Now he has moved on to activist investing, targeting another one-time high flyer struggling to live up to the hype: BuzzFeed.
The viral content machine was the symbol of early 2010s digital media mania. It raised hundreds of millions of dollars in venture capital from the likes of Comcast. Today, it has an equity value of just $100mn.
Ramaswamy has taken a stake of just under a tenth, a pittance compared with his fortune totalling in the hundreds of millions of dollars. He has offered various ideas that come with campaign-style slogans: “BuzzFeed has lost its way”; “Requirement for success: Diversity of thought”; “Pursuit of truth”.
BuzzFeed itself points out that its shares have a dual-class structure that keeps control vested in co-founder Jonah Peretti. But like Elon Musk and Donald Trump before, Ramaswamy apparently sees continued social and political relevance through mass media.
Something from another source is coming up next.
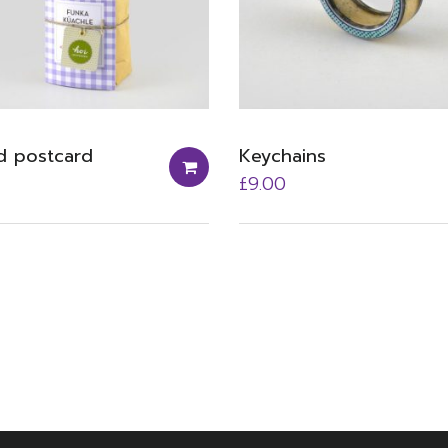
 postcard
Keychains
£
9.00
He correctly notes that the company has more than $100mn of convertible bonds that are coming due in December, while the BuzzFeed balance sheet has just $45mn of unrestricted cash at the moment.
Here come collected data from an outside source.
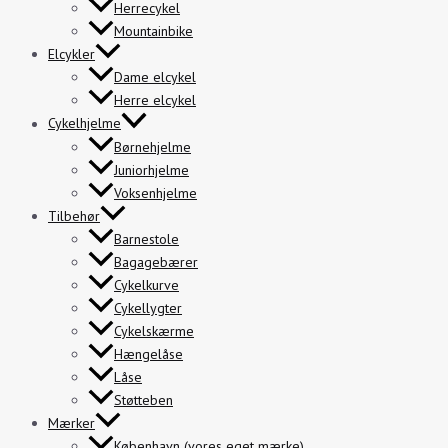
Herrecykel
Mountainbike
Elcykler
Dame elcykel
Herre elcykel
Cykelhjelme
Børnehjelme
Juniorhjelme
Voksenhjelme
Tilbehør
Barnestole
Bagagebærer
Cykelkurve
Cykellygter
Cykelskærme
Hængelåse
Låse
Støtteben
Mærker
København (vores eget mærke)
A showdown between creditors and Peretti was fast approaching anyway. Ramaswamy, who is asking for three board seats, will now come first.
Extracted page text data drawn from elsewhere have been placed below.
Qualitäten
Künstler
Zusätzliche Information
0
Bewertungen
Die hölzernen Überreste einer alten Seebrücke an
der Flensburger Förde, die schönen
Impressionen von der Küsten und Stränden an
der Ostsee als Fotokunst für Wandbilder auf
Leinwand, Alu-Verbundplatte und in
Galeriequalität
BuzzFeed went public through a Spac merger in 2021. It projected that it would have $1bn of revenue in 2024 and an ebitda margin of 25 per cent. Instead, it generated just $50mn of revenue and an ebitda loss in the first quarter.
BuzzFeed has closed its Pulitzer Prize-winning newsroom, BuzzFeed News. It has sold Complex, a pop culture hub it once bought for $300mn, for roughly a third of that. BuzzFeed generates revenue through advertising and commissions on products sold through its websites.
It still has internet destinations that generate tens of millions of regular views: BuzzFeed itself, food website Tasty and the interview/chicken wing phenomenon, Hot Ones. But even viral internet traffic does not generate enough unit economics to be worthwhile.
Peretti deserves blame. Still, he remains one of the pioneers in digital media and Ramaswamy’s criticisms do not betray any particular acumen on his part. At one point, Ramaswamy cited a hedge fund “pod” structure as a way forward for BuzzFeed.
Buzzfeed’s shares rallied on news of Ramaswamy’s stake. But so did its convertible bond, from 85 cents on the dollar to 95 cents, signalling strong hope that BuzzFeed will find a way to refinance or repay its debts by December.
The prospects for Ramaswamy and Peretti’s equity, ranking junior, look dicier.